Published online May 1, 2009. doi:  10.1186/1741-7015-7-21
PMCID: PMC2684116

The pediatric NAFLD fibrosis index: a predictor of liver fibrosis in children with non-alcoholic fatty liver disease

Abstract

Background

Liver fibrosis is a stage of non-alcoholic fatty liver disease (NAFLD) which is responsible for liver-related morbidity and mortality in adults. Accordingly, the search for non-invasive markers of liver fibrosis has been the subject of intensive efforts in adults with NAFLD. Here, we developed a simple algorithm for the prediction of liver fibrosis in children with NAFLD followed at a tertiary care center.

Methods

The study included 136 male and 67 female children with NAFLD aged 3.3 to 18.0 years; 141 (69%) of them had fibrosis at liver biopsy. On the basis of biological plausibility, readily availability and evidence from adult studies, we evaluated the following potential predictors of liver fibrosis at bootstrapped stepwise logistic regression: gender, age, body mass index, waist circumference, alanine transaminase, aspartate transaminase, gamma-glutamyl-transferase, albumin, prothrombin time, glucose, insulin, triglycerides and cholesterol. A final model was developed using bootstrapped logistic regression with bias-correction. We used this model to develop the 'pediatric NAFLD fibrosis index' (PNFI), which varies between 0 and 10.

Results

The final model was based on age, waist circumference and triglycerides and had a area under the receiver operating characteristic curve of 0.85 (95% bootstrapped confidence interval (CI) with bias correction 0.80 to 0.90) for the prediction of liver fibrosis. A PNFI ≥ 9 (positive likelihood ratio = 28.6, 95% CI 4.0 to 201.0; positive predictive value = 98.5, 95% CI 91.8 to 100.0) could be used to rule in liver fibrosis without performing liver biopsy.

Conclusion

PNFI may help clinicians to predict liver fibrosis in children with NAFLD, but external validation is needed before it can be employed for this purpose.

Background

Pediatric non-alcoholic fatty liver disease (NAFLD) is a highly prevalent and potentially serious complication of childhood obesity [1]. NAFLD encompasses a spectrum of disease from simple steatosis to non-alcoholic steatohepatitis (NASH), to fibrosis and ultimately cirrhosis [2]. While simple steatosis has a benign prognosis, NASH and fibrosis are responsible for liver-related morbidity and mortality in adults [3-6].
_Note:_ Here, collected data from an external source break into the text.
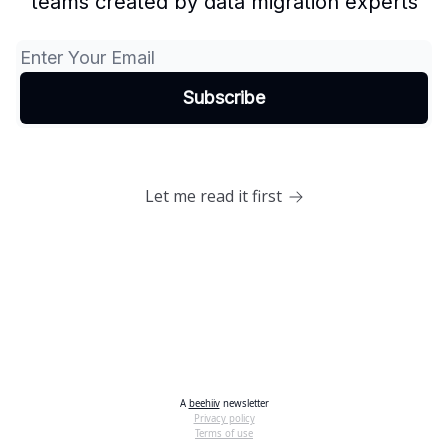
teams created by data migration experts
Let me read it first
A
beehiiv
newsletter
Privacy policy
Terms of use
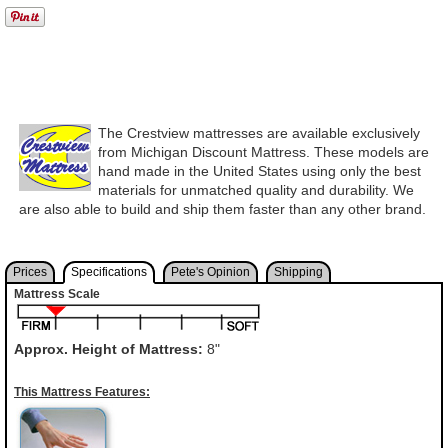
The Crestview mattresses are available exclusively
from Michigan Discount Mattress. These models are
hand made in the United States using only the best
materials for unmatched quality and durability. We
are also able to build and ship them faster than any other brand.
Prices
Specifications
Pete's Opinion
Shipping
Mattress Scale
Approx. Height of Mattress:
8"
This Mattress Features:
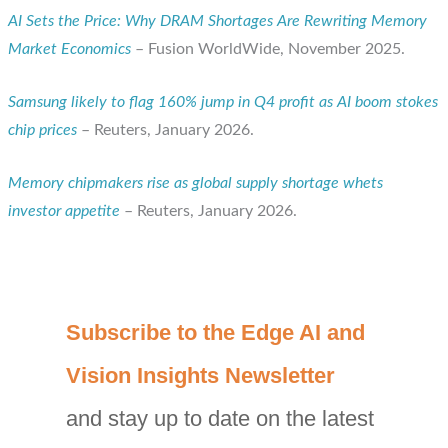
AI Sets the Price: Why DRAM Shortages Are Rewriting Memory
Market Economics
– Fusion WorldWide, November 2025.
Samsung likely to flag 160% jump in Q4 profit as AI boom stokes
chip prices
– Reuters, January 2026.
Memory chipmakers rise as global supply shortage whets
investor appetite
– Reuters, January 2026.
C
Subscribe to the Edge AI and
a
Vision Insights Newsletter
t
and stay up to date on the latest
e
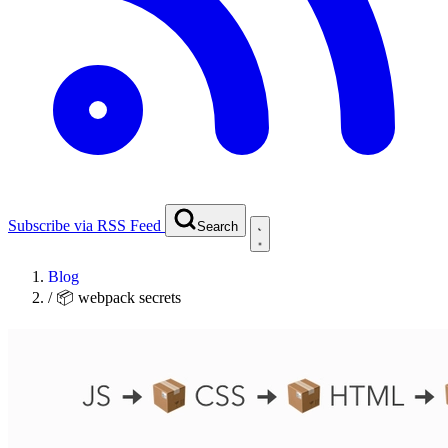
Subscribe via RSS Feed
Search
Blog
/
📦 webpack secrets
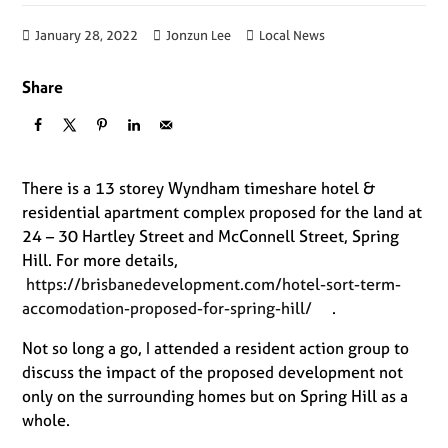
January 28, 2022
Jonzun Lee
Local News
Share
There is a 13 storey Wyndham timeshare hotel &
residential apartment complex proposed for the land at
24 – 30 Hartley Street and McConnell Street, Spring
Hill. For more details,
https://brisbanedevelopment.com/hotel-sort-term-
accomodation-proposed-for-spring-hill/
.
Not so long a go, I attended a resident action group to
discuss the impact of the proposed development not
only on the surrounding homes but on Spring Hill as a
whole.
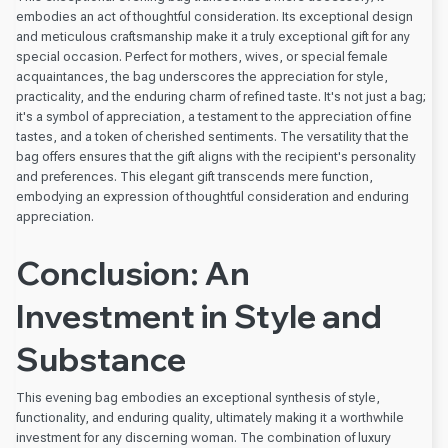
embodies an act of thoughtful consideration. Its exceptional design
and meticulous craftsmanship make it a truly exceptional gift for any
special occasion. Perfect for mothers, wives, or special female
acquaintances, the bag underscores the appreciation for style,
practicality, and the enduring charm of refined taste. It's not just a bag;
it's a symbol of appreciation, a testament to the appreciation of fine
tastes, and a token of cherished sentiments. The versatility that the
bag offers ensures that the gift aligns with the recipient's personality
and preferences. This elegant gift transcends mere function,
embodying an expression of thoughtful consideration and enduring
appreciation.
Conclusion: An
Investment in Style and
Substance
This evening bag embodies an exceptional synthesis of style,
functionality, and enduring quality, ultimately making it a worthwhile
investment for any discerning woman. The combination of luxury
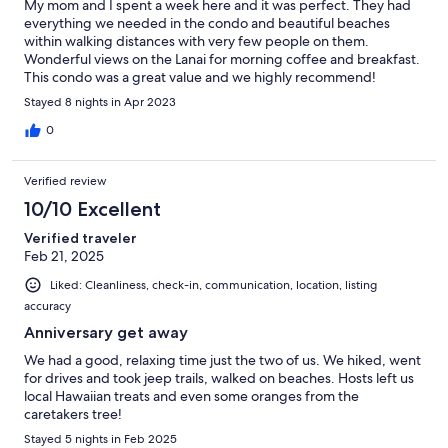
My mom and I spent a week here and it was perfect. They had
everything we needed in the condo and beautiful beaches
within walking distances with very few people on them.
Wonderful views on the Lanai for morning coffee and breakfast.
This condo was a great value and we highly recommend!
Stayed 8 nights in Apr 2023
0
Verified review
10/10 Excellent
Verified traveler
Feb 21, 2025
Liked: Cleanliness, check-in, communication, location, listing
accuracy
Anniversary get away
We had a good, relaxing time just the two of us. We hiked, went
for drives and took jeep trails, walked on beaches. Hosts left us
local Hawaiian treats and even some oranges from the
caretakers tree!
Stayed 5 nights in Feb 2025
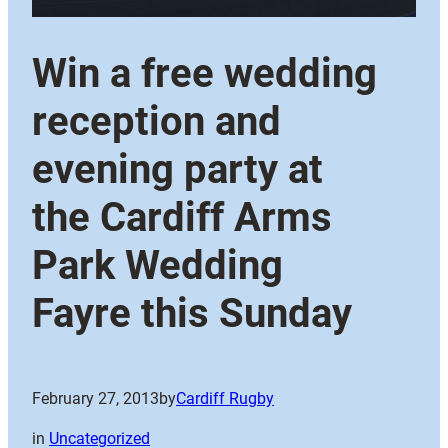
Win a free wedding
reception and
evening party at
the Cardiff Arms
Park Wedding
Fayre this Sunday
February 27, 2013
by
Cardiff Rugby
in
Uncategorized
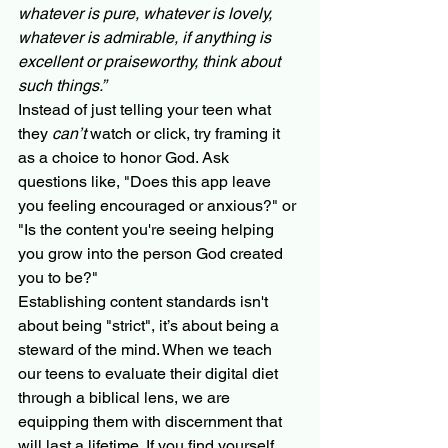
whatever is pure, whatever is lovely, 
whatever is admirable, if anything is 
excellent or praiseworthy, think about 
such things.”
Instead of just telling your teen what 
they 
can’t
 watch or click, try framing it 
as a choice to honor God. Ask 
questions like, "Does this app leave 
you feeling encouraged or anxious?" or 
"Is the content you're seeing helping 
you grow into the person God created 
you to be?"
Establishing content standards isn't 
about being "strict", it’s about being a 
steward of the mind. When we teach 
our teens to evaluate their digital diet 
through a biblical lens, we are 
equipping them with discernment that 
will last a lifetime. If you find yourself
Although the natural history of pediatric NAFLD is not known, children with NAFLD followed at tertiary care centers do often show some degree of fibrosis and less-frequently frank cirrhosis [1,7]. The early identification of fibrosis is especially important in children because it may help to prevent the development of liver disease during adulthood [1,8].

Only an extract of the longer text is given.